Jesuit brother sees faith, science connected

BY MARTIN LANG / VN SPECIAL WRITER

One who loves God and one who loves the scientific universe have much in common, scientist and Jesuit brother Fr. Guy Consolmagno told a Detroit Mercy audience recently.

In fact, he said, “They are one in the same.”  

Consolmagno visited Detroit Mercy March 29 to speak with students and faculty about “Where Faith and Science Meet.”

“Most students going to college in engineering or science enter those fields looking for the truth,” he said. “They’re frustrated because religion is very full of fallible people, so they’ve given up on religion but they’re still looking for God.”

Consolmagno stirred the crowd all night with witty jokes and quotable statements like that one.

He told of his early life and how that segued into his love for science and eventually becoming a member of the Jesuit community.

Consolmagno was a senior at U of D High School when man landed on the moon in 1969, popularizing the study of science.

“Space was everything,” Cosolmagno said. “Growing up, every bright little boy was going to be a scientist.”

He always knew he wanted to go to a Jesuit college after high school, so he attended Boston College.

It didn’t take long for Cosolmagno to realize that a typical freshman lifestyle of binge drinking and excessive partying was not for him.

“I had to get out of the freshman dorms, so … I decided to become a Jesuit,” said Cosolmagno.

After being told by a Jesuit priest to pray about this decision, he decided that becoming a priest was not the right job for him after all.

He eventually transferred to the Massachusetts Institute of Technology (MIT) to be a science journalist, and ended up majoring in earth and natural sciences, writing a master’s thesis about the moons of Jupiter and augmenting his skills with post-doctoral work at Harvard and MIT.

Eventually, studying rocks got old to him, he said.

“I could not see the value of doing science when people are starving,” he noted.

In an effort to live a life with more value, he joined the Peace Corps in 1982 and was sent to Kenya to teach astrophysics to graduate students at the University of Nairobi, where he discovered his love for teaching.

Through this experience and his others with philosophy and science at Harvard and MIT, Cosolmagno said he learned plenty about how those subjects provoke intriguing discussions.

“Science is not just looking and going, ‘Oh, wow,’ ” he said. “Science is then talking about what you saw with other people and then that starts a conversation about the universe.”

After teaching in Kenya and at Lafayette back in the U.S., Cosolmagno still hadn’t given up on his goal of becoming a member of the Jesuit community.

By this time, he was 40 years old and felt he was too old to start a family and “raise teenagers,” but he wanted to stand for something bigger than himself.

“I joined the Jesuits as a brother once I found out they can do other things as well,” Cosolmagno said. “And for the first time in my life, I felt content and like I was where I belonged.”

He was forced to study philosophy once he became a Jesuit.

“The thing about philosophy, mathematics and science is that it’s logical,” Cosolmagno said.

There are three logical axioms, or assumptions, that he believes underpin science:

n Reality exits.

n The universe operates by repeatable laws.

n Science is worth doing because looking at and understanding the universe is good within itself.

But what do these mean to someone without a PhD in philosophy and the sciences?

“We all assume that reality exists, right?” Cosolmagno asked.

The crowd nodded.

He said that as humans, scientists cannot prove reality to be otherwise, once again tying philosophical thought into science.

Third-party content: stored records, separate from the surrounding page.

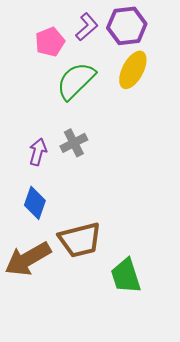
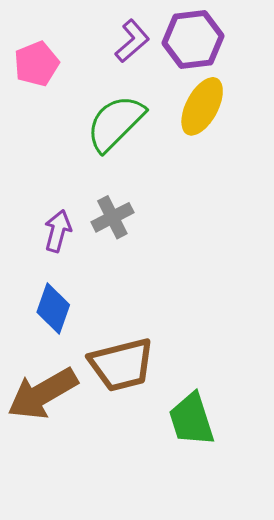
pink pentagon: (50, 42) -> (36, 64), moved

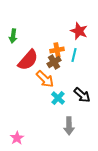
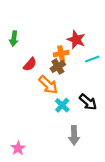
red star: (79, 31) -> (76, 40), moved
cyan line: (74, 55) -> (92, 59), moved, turned 56
red semicircle: (28, 60) -> (30, 64), size x0.6

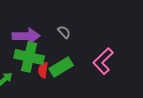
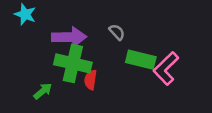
green rectangle: (61, 67) -> (141, 60), moved, turned 45

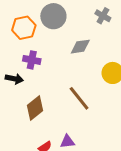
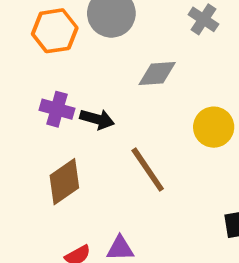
purple cross: (32, 60) -> (57, 109), moved
black arrow: (14, 79) -> (97, 119), moved

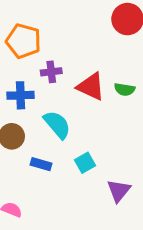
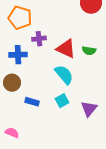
cyan semicircle: (57, 125) -> (64, 75), moved
purple triangle: (119, 191) -> (89, 109), moved

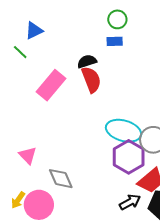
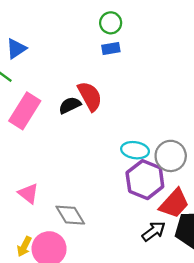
black semicircle: (87, 61) -> (70, 105), moved
pink rectangle: (51, 85) -> (25, 111), moved
cyan ellipse: (124, 131) -> (135, 150), size x0.7

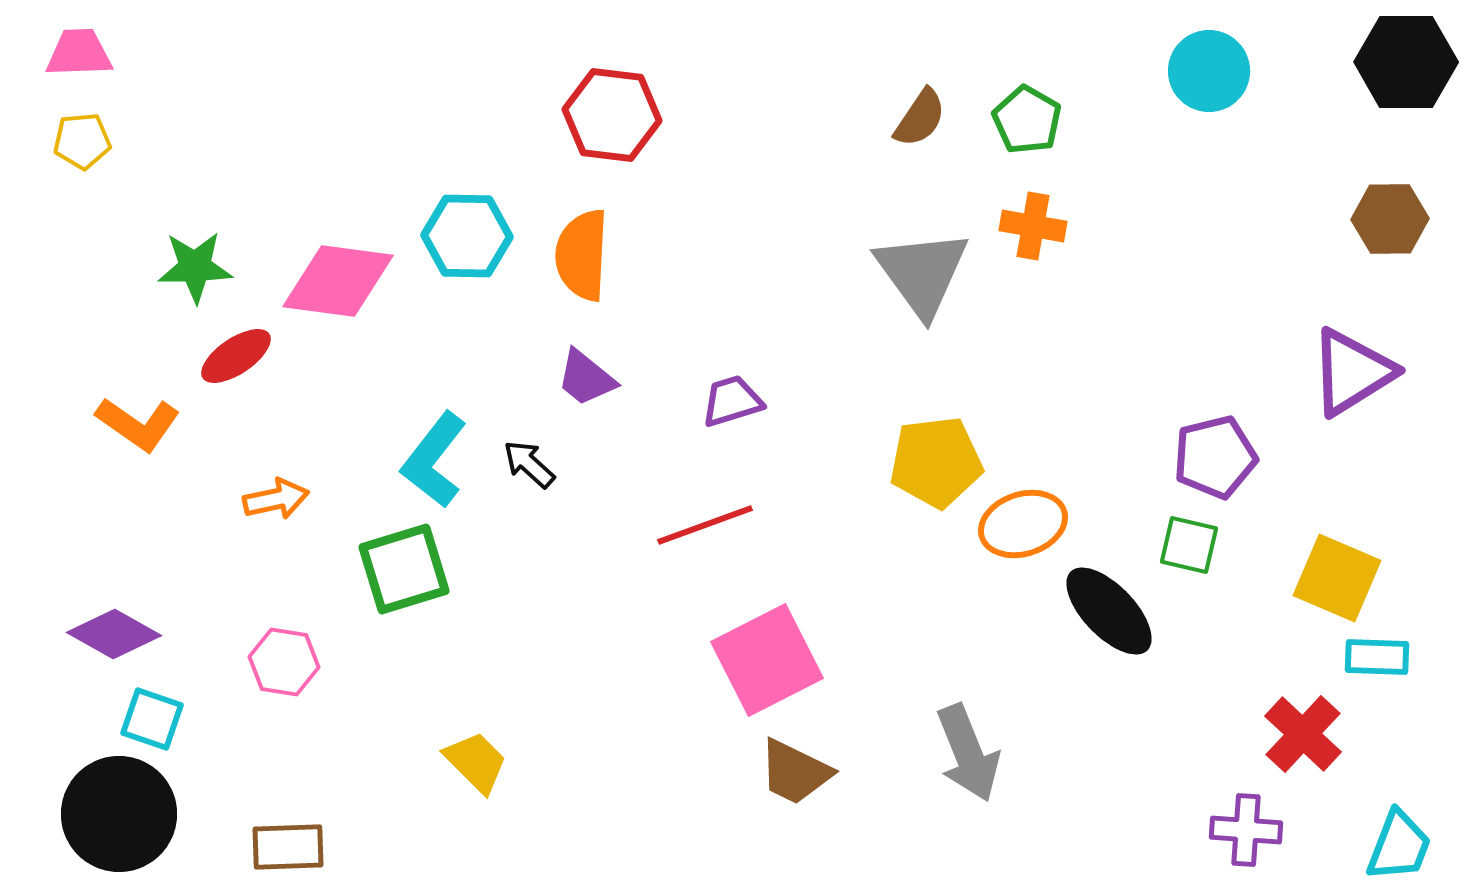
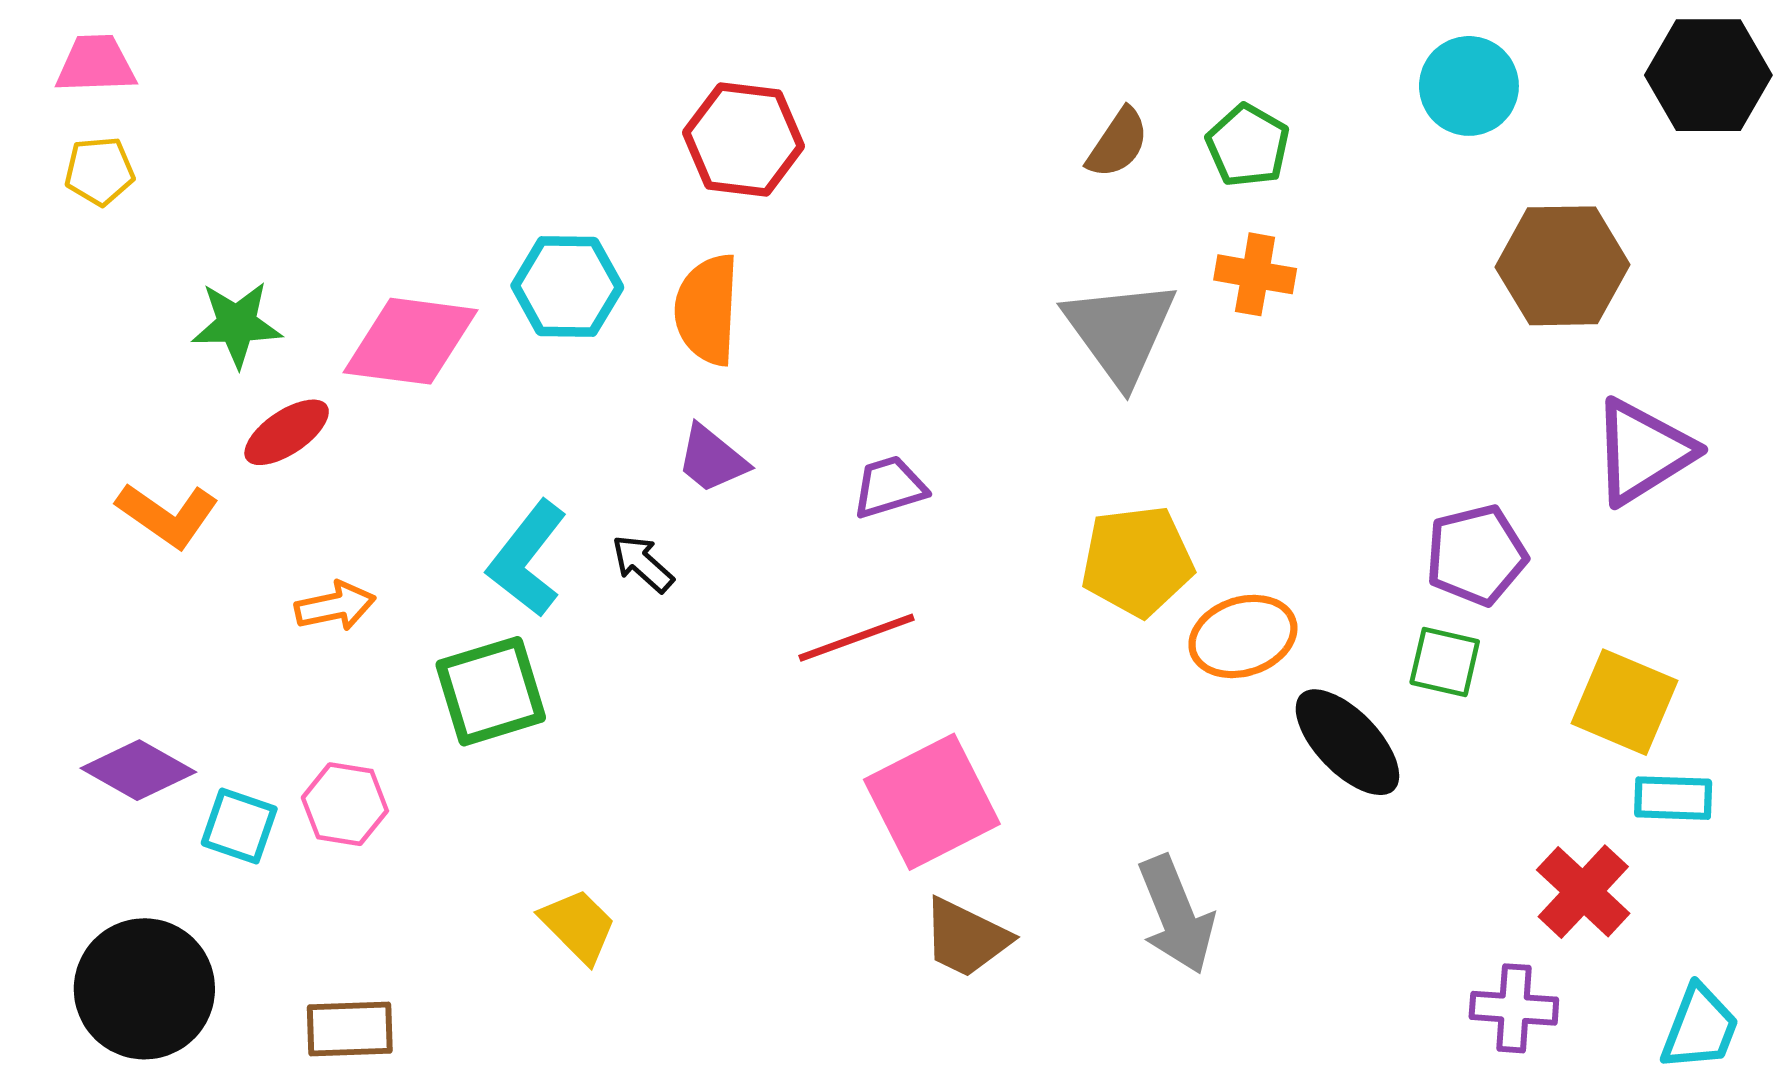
brown hexagon: (1390, 219) -> (1563, 266), moved, size x1.4
cyan square: (152, 719) -> (239, 826), moved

Related to the second axiom, he said, “Science is tying to come up with an explanation for the things we see in nature,” which is why scientific laws exist.

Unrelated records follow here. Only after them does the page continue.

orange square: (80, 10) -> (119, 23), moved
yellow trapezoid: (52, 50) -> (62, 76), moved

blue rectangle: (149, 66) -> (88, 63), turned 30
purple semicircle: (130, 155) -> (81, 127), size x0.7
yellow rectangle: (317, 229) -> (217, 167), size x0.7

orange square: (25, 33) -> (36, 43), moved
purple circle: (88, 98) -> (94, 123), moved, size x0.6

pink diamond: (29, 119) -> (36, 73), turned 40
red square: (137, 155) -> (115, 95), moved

“If you don’t believe in god, then you have to come up with another way to explain nature,” said Cosolmagno. “But to be an atheist, you must have a very clear idea of the god you don’t believe in. Otherwise, how do you know you don’t believe in him?”

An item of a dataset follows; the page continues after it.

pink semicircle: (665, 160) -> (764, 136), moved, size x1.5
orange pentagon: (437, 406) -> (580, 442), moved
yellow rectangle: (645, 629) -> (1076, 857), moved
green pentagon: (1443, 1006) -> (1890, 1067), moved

At this point in the evening, he was starting to pull together the strings of his argument.

“If you believe that the universe was made the way it is in Genesis, then you have a universe that was made in a logically ordered fashion…,” he said.

This logic underlying the universe’s creation forgoes the religious attributes of Genesis, according to Cosolmagno.

He looped back around and connected this logic to what he termed as God’s creation process and the intent behind it.

The third axiom is that science is worth doing because looking at and understanding the universe is good within itself, he said. 

“There is a lot of evil in the world and we don’t know why, and this evil can lead us to mistakenly believe that the universe is evil,” he said.

Cosolmagno left his listeners with a couple takeaways.

First, “Religion gives you the basis that allows science to occur,” Cosolmagno said.

Second, “Religion acts as a basis for scientific discovery,” he said.

Cosolmagno said that the more he has discovered in science, the more he has felt himself connecting with God.

He said that religion worships truth, logic, love and joy.

“How can you be a person in this universe and not love it?” he asked.